▶ _EXTRACTED INFORMATION_:
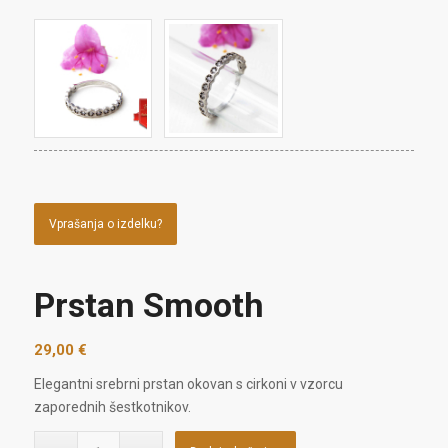
Vprašanja o izdelku?
Prstan Smooth
29,00
€
Elegantni srebrni prstan okovan s cirkoni v vzorcu
zaporednih šestkotnikov.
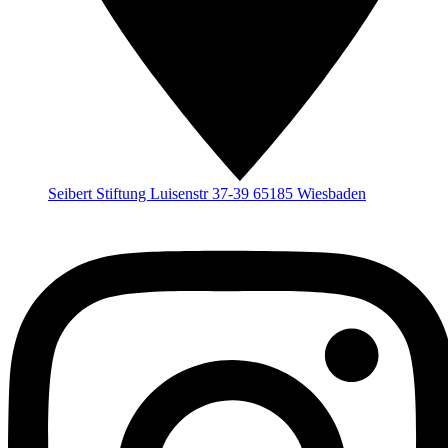
Seibert Stiftung Luisenstr 37-39 65185 Wiesbaden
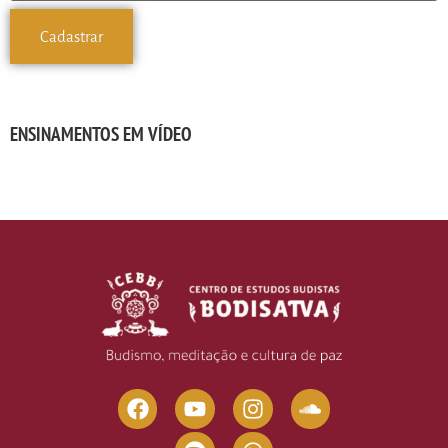
ENSINAMENTOS EM VÍDEO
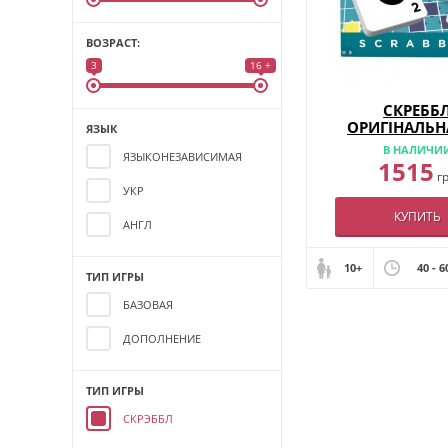
ВОЗРАСТ:
3
16 +
СКРЕББ
ОРИГІНАЛЬН
ЯЗЫК
(УКР)
В НАЛИЧИ
ЯЗЫКОНЕЗАВИСИМАЯ
1515
г
УКР
КУПИТЬ
АНГЛ
10+
40 - 6
ТИП ИГРЫ
БАЗОВАЯ
ДОПОЛНЕНИЕ
ТИП ИГРЫ
СКРЭББЛ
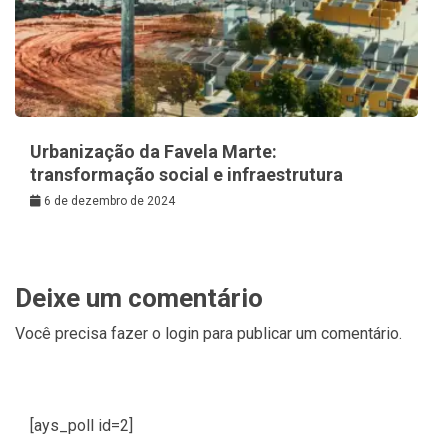
Urbanização da Favela Marte:
transformação social e infraestrutura
6 de dezembro de 2024
Deixe um comentário
Você precisa fazer o
login
para publicar um comentário.
[ays_poll id=2]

▶ _HOW TO COMPLETE THIS TASK_: From the data above, copy out every line with the string "comentário" in it.

▶ _RESULT FOR THIS TASK_:
Deixe um comentário
para publicar um comentário.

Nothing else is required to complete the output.